Tri-City residents can expect long waits for PCR tests and a shortage of rapid antigen tests as COVID-19 cases surge in the region.
COVID rapid test
COVID-19 rapid antigen tests are becoming more common to diagnose COVID-19 in B.C. as testing capacity falls behind.

Long waits for PCR tests and challenges acquiring a rapid antigen test are causing uncertainty among some Tri-City residents seeking to find out if they have COVID-19.

"I would like to know one way or another," Tom Beattie, a Port Moody resident told the Tri-City News Monday (Jan. 10).

The worries comes as COVID-19 cases have grown immensely since mid-December in the Tri-Cities, with more than 2,000 positive tests during the week of Dec. 26, 2021, and Jan. 1, 2022, the last date information was made available.

The local building consultant said he felt flu-like symptoms a few days after getting his booster shot and thought nothing of it.

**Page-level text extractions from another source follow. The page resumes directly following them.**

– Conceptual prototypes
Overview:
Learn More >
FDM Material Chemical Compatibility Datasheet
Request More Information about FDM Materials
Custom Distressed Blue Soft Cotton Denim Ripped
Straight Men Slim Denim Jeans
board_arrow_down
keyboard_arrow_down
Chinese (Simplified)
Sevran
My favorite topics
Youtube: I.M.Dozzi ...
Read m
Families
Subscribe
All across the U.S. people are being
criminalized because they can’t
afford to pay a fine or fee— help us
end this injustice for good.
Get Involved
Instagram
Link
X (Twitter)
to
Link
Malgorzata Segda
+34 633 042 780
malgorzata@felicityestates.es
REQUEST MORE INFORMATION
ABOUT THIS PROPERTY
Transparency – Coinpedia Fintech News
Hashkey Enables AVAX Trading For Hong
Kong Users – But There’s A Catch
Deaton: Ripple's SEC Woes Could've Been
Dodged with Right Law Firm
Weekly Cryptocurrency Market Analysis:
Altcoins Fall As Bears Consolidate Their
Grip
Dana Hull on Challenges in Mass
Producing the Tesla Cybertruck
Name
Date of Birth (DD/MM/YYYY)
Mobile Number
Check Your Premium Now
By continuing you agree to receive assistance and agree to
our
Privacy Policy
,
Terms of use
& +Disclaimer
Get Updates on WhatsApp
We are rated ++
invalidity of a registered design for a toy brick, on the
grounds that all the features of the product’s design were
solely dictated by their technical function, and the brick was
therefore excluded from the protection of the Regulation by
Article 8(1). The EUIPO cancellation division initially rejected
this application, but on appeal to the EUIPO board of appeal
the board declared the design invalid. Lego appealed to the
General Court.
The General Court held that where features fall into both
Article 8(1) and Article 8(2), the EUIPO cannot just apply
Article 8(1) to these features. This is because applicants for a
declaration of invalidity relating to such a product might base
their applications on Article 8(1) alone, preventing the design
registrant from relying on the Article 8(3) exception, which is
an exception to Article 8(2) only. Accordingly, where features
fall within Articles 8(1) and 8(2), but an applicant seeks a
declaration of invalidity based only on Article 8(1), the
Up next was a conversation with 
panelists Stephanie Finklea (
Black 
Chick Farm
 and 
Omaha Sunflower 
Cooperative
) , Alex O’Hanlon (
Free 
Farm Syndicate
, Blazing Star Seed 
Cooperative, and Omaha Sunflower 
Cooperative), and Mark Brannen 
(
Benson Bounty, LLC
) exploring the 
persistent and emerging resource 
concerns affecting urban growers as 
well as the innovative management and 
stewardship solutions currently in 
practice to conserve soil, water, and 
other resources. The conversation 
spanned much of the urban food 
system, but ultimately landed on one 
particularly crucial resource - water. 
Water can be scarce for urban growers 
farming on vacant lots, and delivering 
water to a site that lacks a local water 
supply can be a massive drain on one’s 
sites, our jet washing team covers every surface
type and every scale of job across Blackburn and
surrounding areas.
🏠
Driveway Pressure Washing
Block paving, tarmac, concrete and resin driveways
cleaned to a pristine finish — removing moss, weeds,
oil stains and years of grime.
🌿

But when he started to get the sweats, a "brutal" sore throat, coughing, fatigue and more aches and pains, he thought his illness may be more than a lingering after-affect from the booster.


On Saturday (Jan. 8), Beattie managed to find an appointment for a COVID-19 test at the Coquitlam COVID-19 testing and immunization centre run by Fraser Health.

He grabbed the slot, even though it wasn't for another four days, just to get some assurance, whether positive or negative.

The long wait for a test was initially frustrating, but the Port Moody father says he understands the tough spot the government is in as it tries to deal with a rapidly expanding Omicron variant.

"I’d prefer to know it soon, but when something hits the whole health care system this quickly and they weren’t prepared for it, what can you do?" said Beattie.

Other Tri-City residents are not so relaxed.

One Port Coquitlam resident went on Facebook to try and find rapid antigen tests that provide results more quickly than the standard PCR test, although not always as accurately.


They managed to connect with someone who had a few.

Not everyone is so lucky.

A Coquitlam medical supply store listed on a federal government website as having rapid antigen tests has run out.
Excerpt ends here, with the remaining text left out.